Il est important que, pour chaque discipline d’étude et de recherche, nous procédions avec ouverture d’esprit et curiosité, afin d’arriver à construire des ponts de pensée, des connexions et donc des langages communs qui respectent les catégories de sens de chaque « science », conduisant à cette unification de la connaissance et de l’étude que nous avons oubliée au fil des siècles.


[1]  Ce que l’on appelle la « Méthode Scientifique » repose sur l’observation du phénomène, l’élaboration d’une théorie à son sujet et la réalisation d’expériences pour vérifier l’hypothèse théorique.

[2] ”. C’est ce qu’on appelle un processus « métamathématique ».

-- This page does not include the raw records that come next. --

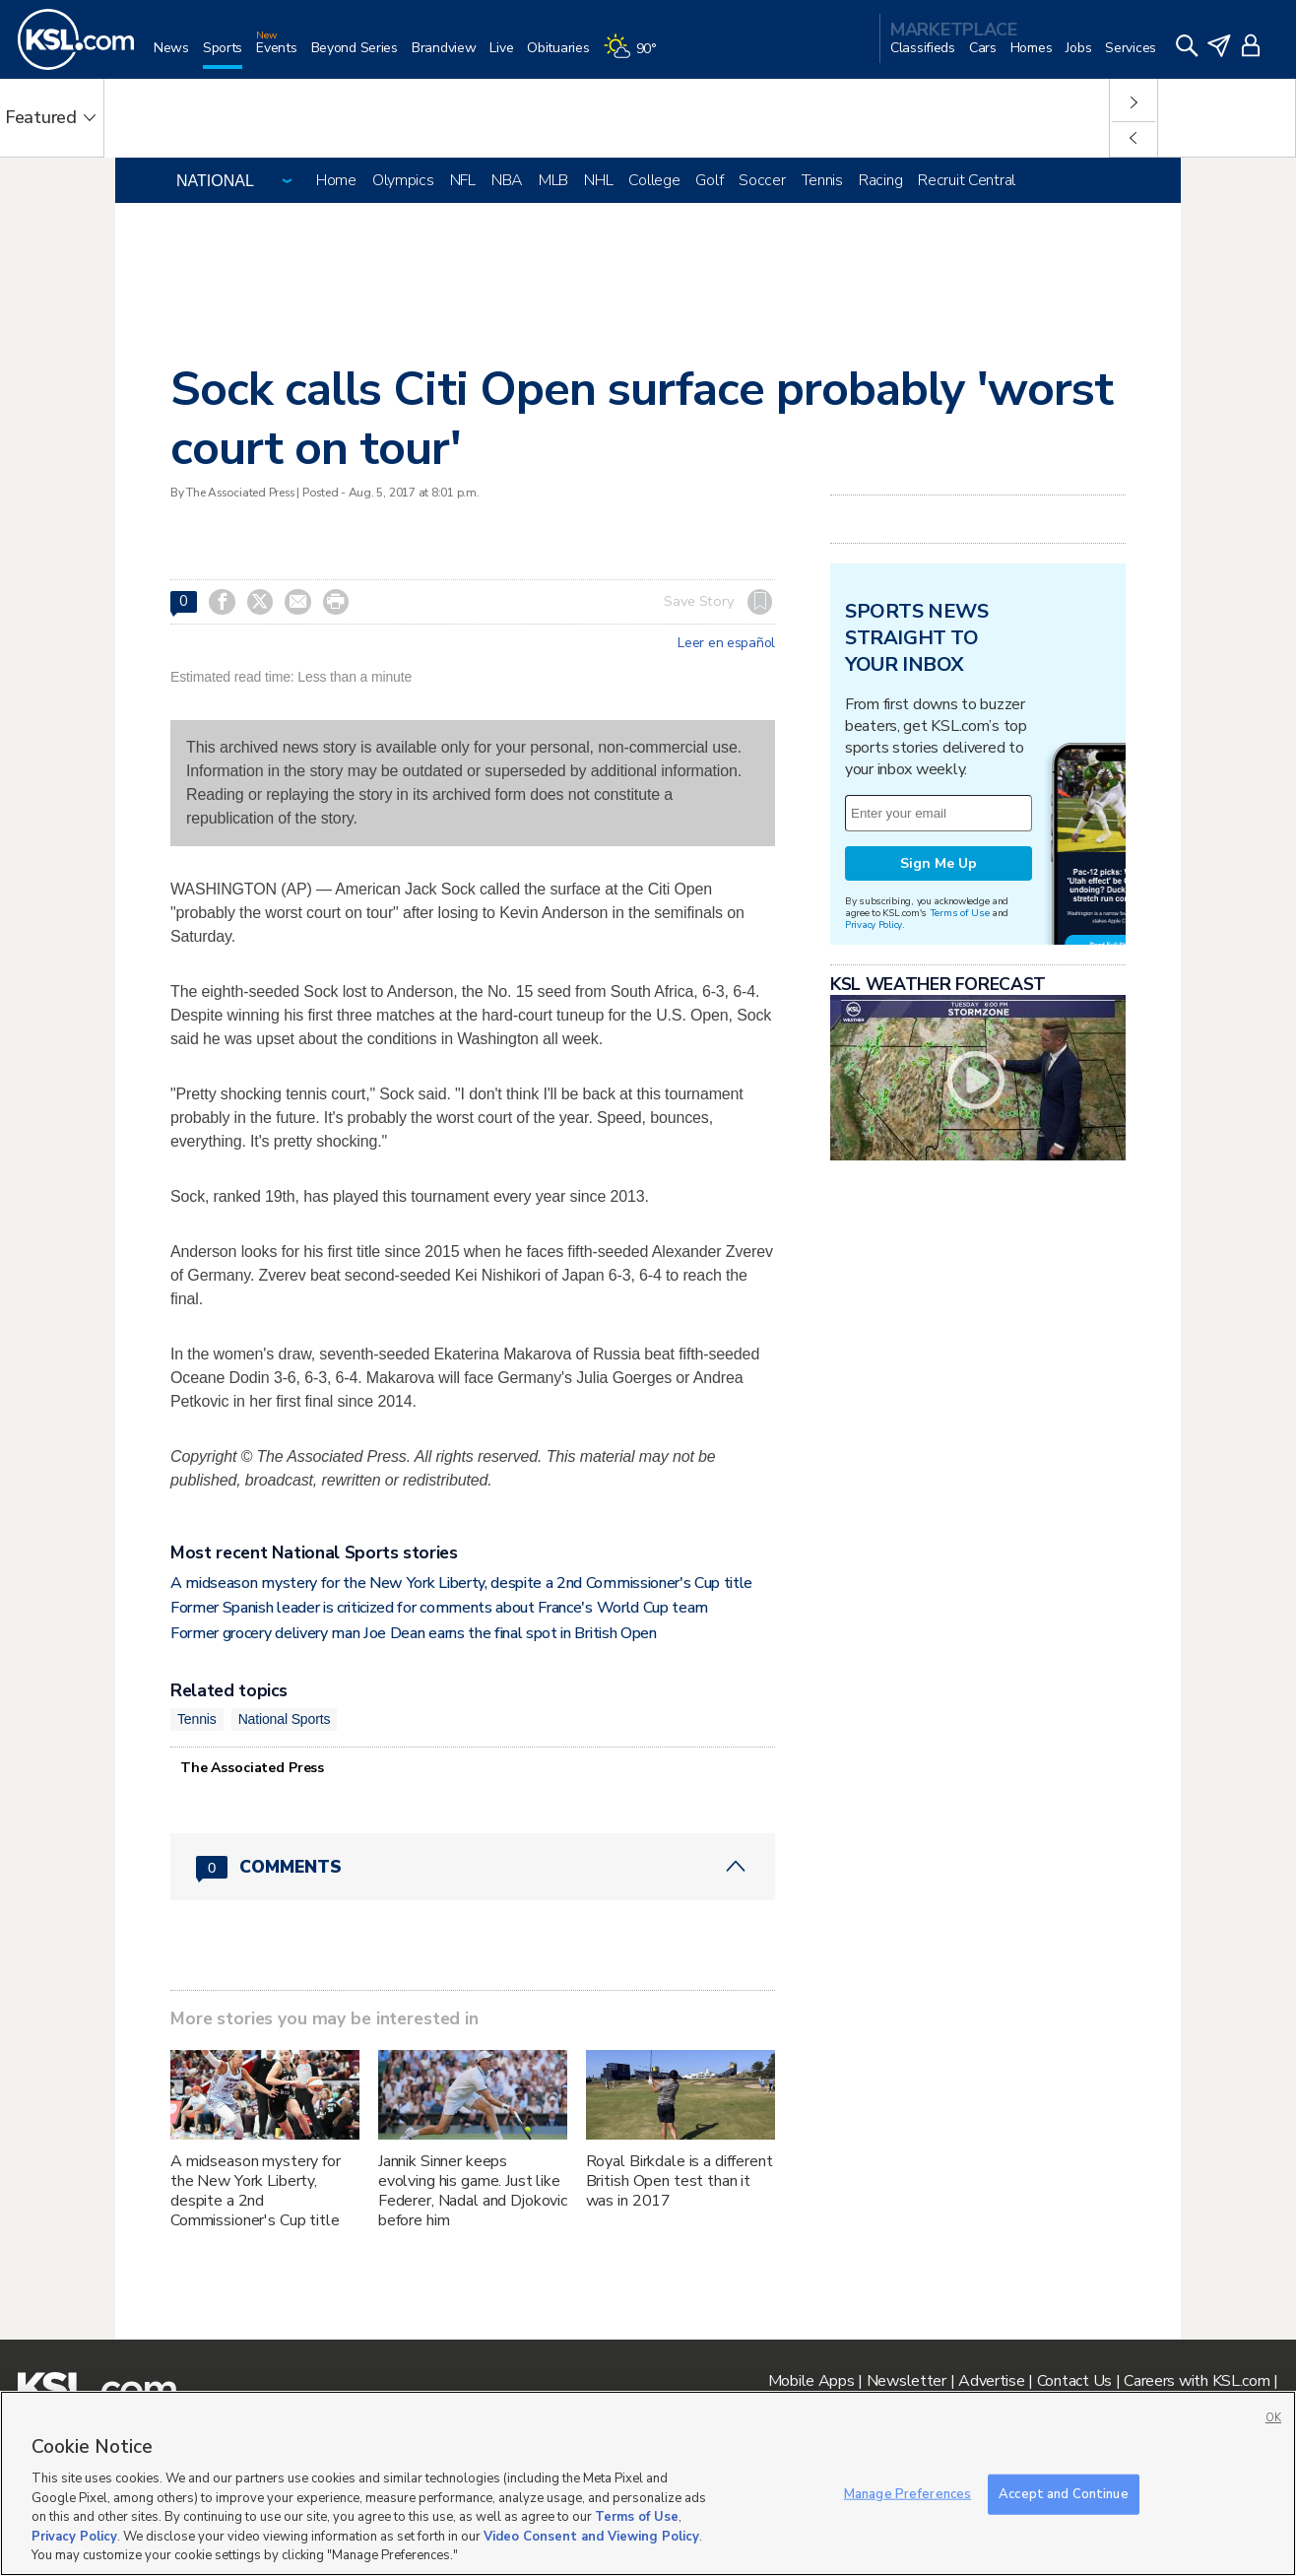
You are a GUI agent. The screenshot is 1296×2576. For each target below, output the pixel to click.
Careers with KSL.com (1196, 2381)
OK (1273, 2418)
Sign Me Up (938, 863)
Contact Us (1074, 2381)
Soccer (762, 180)
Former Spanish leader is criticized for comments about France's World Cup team (439, 1607)
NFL (463, 180)
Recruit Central (966, 180)
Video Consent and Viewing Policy (591, 2536)
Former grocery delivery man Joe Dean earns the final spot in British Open (413, 1633)
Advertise (991, 2381)
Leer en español (726, 643)
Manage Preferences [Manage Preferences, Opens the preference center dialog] (907, 2493)
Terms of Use (960, 912)
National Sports (284, 1719)
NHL (598, 180)
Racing (880, 180)
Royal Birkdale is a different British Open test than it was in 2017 (679, 2181)
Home (336, 180)
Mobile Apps (811, 2381)
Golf (709, 180)
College (654, 180)
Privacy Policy (873, 924)
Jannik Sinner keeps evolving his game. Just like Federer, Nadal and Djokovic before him (472, 2190)
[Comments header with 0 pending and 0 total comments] (472, 1866)
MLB (553, 180)
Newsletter (906, 2381)
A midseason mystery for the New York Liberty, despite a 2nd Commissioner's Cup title (461, 1583)
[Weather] (637, 56)
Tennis (822, 180)
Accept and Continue (1063, 2493)
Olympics (403, 180)
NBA (507, 180)
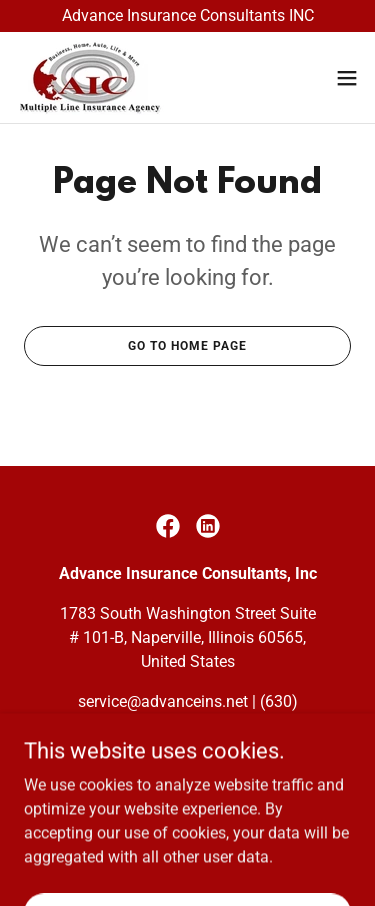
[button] (347, 78)
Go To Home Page (187, 346)
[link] (90, 77)
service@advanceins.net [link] (163, 701)
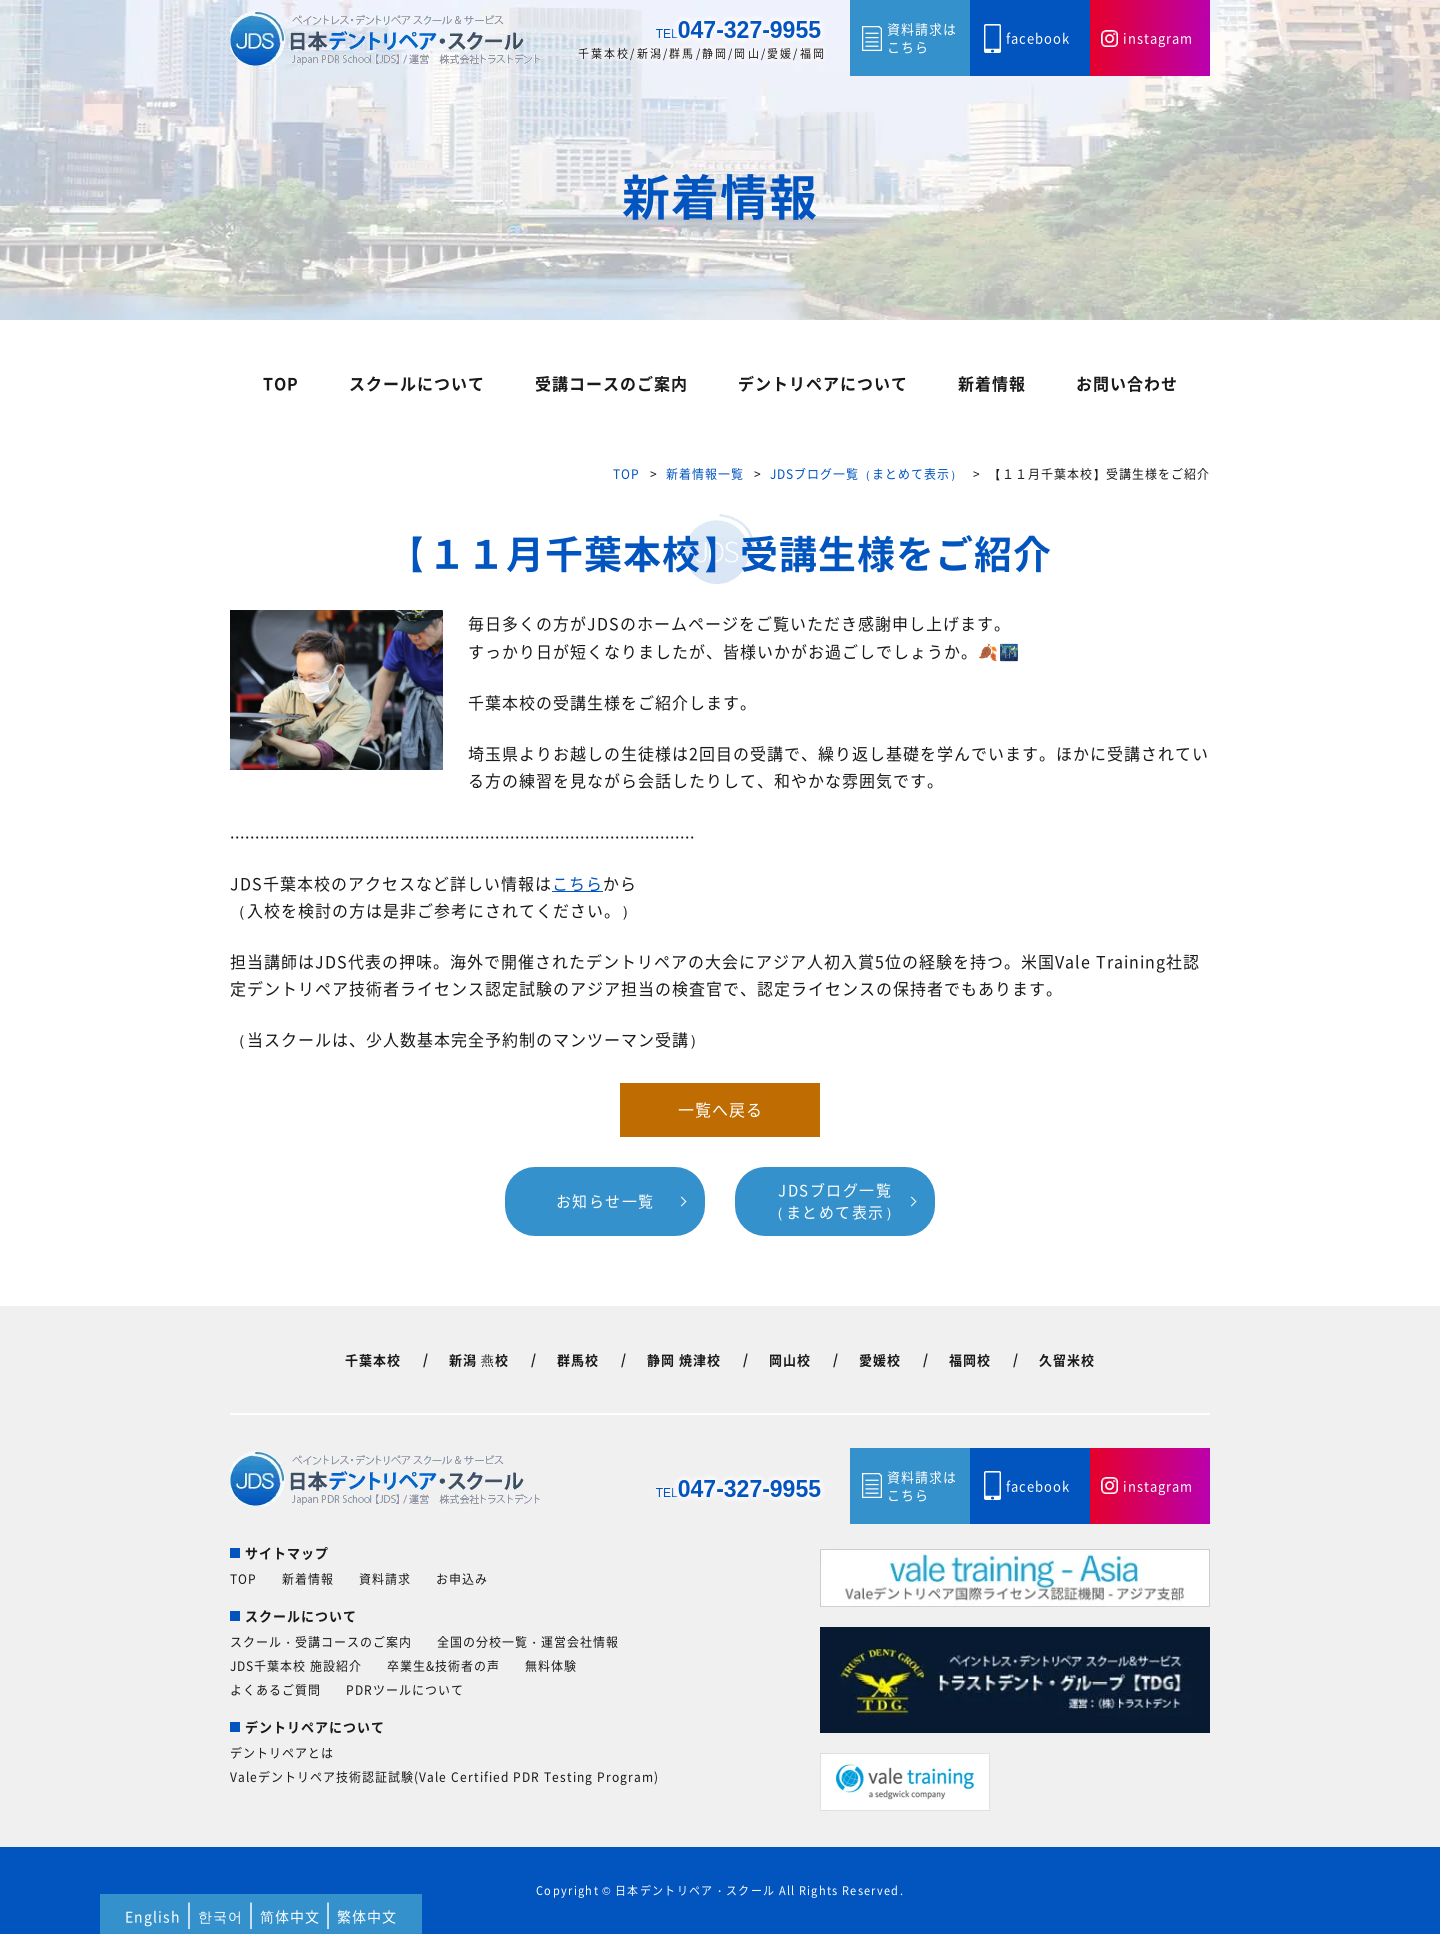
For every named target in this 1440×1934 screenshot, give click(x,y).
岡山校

[3]  Il est impossible ici d’expliquer de manière exhaustive la formidable découverte de Gödel que sont les « théorèmes d’Incomplétude Syntaxique« . En langage courant, on pourrait résumer son résultat en disant que tout système formel S dans lequel une certaine quantité d’arithmétique peut être développée et qui satisfait à certaines conditions minimales de cohérence (pas de contradictions) est incomplet : on peut construire un énoncé arithmétique élémentaire A tel que ni A ni sa négation ne soient prouvables dans S. En effet, l’énoncé ainsi construit est alors vrai (au sens où il est possible) puisqu’il exprime son indémontrabilité dans S, par une représentation en arithmétique de la syntaxe de S. De plus, on peut construire en arithmétique un énoncé C qui exprime la consistance de S, et C n’est pas prouvable dans S si S est consistant.